*** DATA TO EXAMINE ***
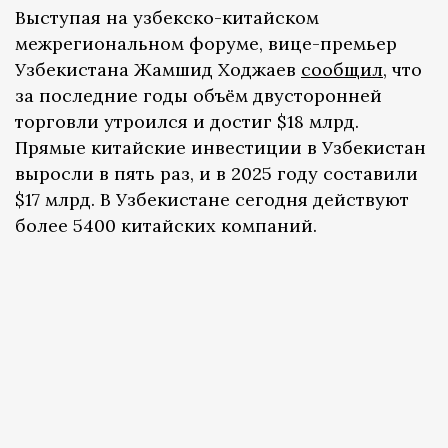
Выступая на узбекско-китайском
межрегиональном форуме, вице-премьер
Узбекистана Жамшид Ходжаев
сообщил
, что
за последние годы объём двусторонней
торговли утроился и достиг $18 млрд.
Прямые китайские инвестиции в Узбекистан
выросли в пять раз, и в 2025 году составили
$17 млрд. В Узбекистане сегодня действуют
более 5400 китайских компаний.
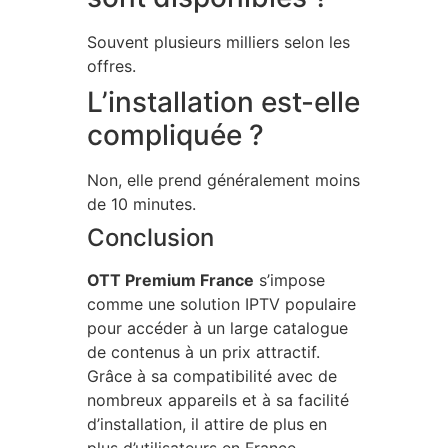
Souvent plusieurs milliers selon les
offres.
L’installation est-elle
compliquée ?
Non, elle prend généralement moins
de 10 minutes.
Conclusion
OTT Premium France
s’impose
comme une solution IPTV populaire
pour accéder à un large catalogue
de contenus à un prix attractif.
Grâce à sa compatibilité avec de
nombreux appareils et à sa facilité
d’installation, il attire de plus en
plus d’utilisateurs en France.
*** End of DATA TO EXAMINE ***
Only the text of the entries above, transcribed exactly, should be given; leave out pictures.

Выступая на узбекско-китайском
межрегиональном форуме, вице-премьер
Узбекистана Жамшид Ходжаев
сообщил
, что
за последние годы объём двусторонней
торговли утроился и достиг $18 млрд.
Прямые китайские инвестиции в Узбекистан
выросли в пять раз, и в 2025 году составили
$17 млрд. В Узбекистане сегодня действуют
более 5400 китайских компаний.
Souvent plusieurs milliers selon les
offres.
L’installation est-elle
compliquée ?
Non, elle prend généralement moins
de 10 minutes.
Conclusion
OTT Premium France
s’impose
comme une solution IPTV populaire
pour accéder à un large catalogue
de contenus à un prix attractif.
Grâce à sa compatibilité avec de
nombreux appareils et à sa facilité
d’installation, il attire de plus en
plus d’utilisateurs en France.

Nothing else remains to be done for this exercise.